(Extracted page text data)
[Start of section]
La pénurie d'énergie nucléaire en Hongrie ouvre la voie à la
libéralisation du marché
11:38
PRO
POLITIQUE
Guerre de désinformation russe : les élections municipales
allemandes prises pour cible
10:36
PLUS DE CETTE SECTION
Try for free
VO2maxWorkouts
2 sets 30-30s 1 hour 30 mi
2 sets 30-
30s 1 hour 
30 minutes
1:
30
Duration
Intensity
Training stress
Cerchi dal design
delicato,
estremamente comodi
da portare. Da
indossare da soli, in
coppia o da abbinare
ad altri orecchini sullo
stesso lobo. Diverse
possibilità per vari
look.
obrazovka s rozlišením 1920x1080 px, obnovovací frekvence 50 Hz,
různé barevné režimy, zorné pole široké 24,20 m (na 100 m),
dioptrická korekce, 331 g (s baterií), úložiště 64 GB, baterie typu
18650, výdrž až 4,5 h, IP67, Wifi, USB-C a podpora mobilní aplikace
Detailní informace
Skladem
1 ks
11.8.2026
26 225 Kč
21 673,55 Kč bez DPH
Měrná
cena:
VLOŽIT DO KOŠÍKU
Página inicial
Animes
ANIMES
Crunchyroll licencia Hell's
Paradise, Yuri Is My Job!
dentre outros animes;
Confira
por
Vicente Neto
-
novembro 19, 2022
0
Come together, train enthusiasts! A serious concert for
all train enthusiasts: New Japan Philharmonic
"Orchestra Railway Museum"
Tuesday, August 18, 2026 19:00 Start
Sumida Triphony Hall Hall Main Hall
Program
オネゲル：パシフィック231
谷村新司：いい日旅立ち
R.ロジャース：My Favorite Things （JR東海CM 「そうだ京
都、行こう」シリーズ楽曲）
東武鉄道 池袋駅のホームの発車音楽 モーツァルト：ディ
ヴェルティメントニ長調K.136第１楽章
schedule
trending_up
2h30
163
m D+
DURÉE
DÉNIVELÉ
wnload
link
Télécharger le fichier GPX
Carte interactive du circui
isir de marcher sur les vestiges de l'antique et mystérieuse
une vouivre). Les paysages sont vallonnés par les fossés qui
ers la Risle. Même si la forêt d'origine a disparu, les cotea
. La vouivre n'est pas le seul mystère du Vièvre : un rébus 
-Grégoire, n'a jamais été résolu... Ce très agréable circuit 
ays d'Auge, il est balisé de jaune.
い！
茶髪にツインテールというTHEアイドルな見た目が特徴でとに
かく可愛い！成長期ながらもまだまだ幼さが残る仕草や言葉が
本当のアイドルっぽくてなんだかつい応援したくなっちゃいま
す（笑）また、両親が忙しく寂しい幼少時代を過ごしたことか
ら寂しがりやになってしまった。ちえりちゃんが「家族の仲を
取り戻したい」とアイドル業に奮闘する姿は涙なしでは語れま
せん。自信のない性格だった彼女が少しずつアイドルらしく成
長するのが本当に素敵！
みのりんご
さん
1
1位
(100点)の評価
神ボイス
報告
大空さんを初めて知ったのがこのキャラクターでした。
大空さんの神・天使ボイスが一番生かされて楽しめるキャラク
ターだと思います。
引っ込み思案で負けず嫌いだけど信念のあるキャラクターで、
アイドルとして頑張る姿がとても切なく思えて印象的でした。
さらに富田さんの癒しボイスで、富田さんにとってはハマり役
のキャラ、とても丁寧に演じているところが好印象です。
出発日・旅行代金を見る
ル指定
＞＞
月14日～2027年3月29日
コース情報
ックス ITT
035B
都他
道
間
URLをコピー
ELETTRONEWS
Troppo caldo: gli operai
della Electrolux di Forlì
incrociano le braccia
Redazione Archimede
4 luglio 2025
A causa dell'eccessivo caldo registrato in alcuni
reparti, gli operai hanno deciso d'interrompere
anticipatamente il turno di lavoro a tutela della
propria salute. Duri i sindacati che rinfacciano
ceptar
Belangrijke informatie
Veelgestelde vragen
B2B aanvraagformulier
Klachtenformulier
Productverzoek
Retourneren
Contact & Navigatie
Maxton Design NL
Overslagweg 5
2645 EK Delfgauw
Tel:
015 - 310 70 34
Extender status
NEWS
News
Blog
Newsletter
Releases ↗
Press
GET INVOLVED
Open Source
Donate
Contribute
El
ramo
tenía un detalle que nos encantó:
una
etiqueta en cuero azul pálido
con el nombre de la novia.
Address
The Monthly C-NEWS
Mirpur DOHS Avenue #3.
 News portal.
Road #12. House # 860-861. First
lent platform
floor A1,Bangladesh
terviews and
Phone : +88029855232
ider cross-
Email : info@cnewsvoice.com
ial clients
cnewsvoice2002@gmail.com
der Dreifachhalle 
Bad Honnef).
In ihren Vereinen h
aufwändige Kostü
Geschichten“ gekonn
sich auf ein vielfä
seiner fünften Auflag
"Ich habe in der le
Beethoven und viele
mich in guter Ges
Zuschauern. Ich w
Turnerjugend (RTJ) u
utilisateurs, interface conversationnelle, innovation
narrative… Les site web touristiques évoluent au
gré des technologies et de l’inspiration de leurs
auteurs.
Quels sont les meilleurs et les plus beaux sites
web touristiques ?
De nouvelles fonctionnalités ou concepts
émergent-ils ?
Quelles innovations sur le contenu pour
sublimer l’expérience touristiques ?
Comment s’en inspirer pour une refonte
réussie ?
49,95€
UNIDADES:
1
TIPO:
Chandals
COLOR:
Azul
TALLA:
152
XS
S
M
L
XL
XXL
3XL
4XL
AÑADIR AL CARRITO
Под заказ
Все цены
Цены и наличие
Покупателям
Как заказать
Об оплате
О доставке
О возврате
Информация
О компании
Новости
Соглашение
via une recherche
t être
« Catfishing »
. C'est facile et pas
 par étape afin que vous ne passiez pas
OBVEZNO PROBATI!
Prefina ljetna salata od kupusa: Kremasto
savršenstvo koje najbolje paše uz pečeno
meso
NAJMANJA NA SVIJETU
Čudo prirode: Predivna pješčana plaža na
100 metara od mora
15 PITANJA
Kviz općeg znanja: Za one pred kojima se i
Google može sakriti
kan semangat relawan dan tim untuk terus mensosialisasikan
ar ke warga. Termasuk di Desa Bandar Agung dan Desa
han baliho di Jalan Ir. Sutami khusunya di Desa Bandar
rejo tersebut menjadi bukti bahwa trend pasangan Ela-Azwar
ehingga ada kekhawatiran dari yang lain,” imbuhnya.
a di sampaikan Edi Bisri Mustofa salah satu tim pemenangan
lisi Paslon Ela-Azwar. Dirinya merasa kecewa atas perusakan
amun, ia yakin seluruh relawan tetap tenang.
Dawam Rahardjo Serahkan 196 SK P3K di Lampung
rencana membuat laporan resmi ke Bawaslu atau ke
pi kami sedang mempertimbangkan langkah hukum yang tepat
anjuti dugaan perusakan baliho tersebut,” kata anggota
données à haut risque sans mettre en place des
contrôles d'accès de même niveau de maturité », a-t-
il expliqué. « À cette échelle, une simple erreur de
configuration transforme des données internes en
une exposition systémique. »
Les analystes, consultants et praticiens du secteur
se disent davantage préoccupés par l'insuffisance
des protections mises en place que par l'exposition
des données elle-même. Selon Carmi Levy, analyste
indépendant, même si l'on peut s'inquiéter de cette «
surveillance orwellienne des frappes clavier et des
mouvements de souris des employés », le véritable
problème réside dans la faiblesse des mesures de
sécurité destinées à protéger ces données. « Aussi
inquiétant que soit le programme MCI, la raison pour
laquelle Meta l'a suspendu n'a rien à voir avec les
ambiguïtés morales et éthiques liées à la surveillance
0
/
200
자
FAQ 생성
[End of section]
Copy out every line of the data in which the word "pour" is found.

SOLUTION TO THIS EXERCISE:
allemandes prises pour cible
Quelles innovations sur le contenu pour
Comment s’en inspirer pour une refonte
inquiétant que soit le programme MCI, la raison pour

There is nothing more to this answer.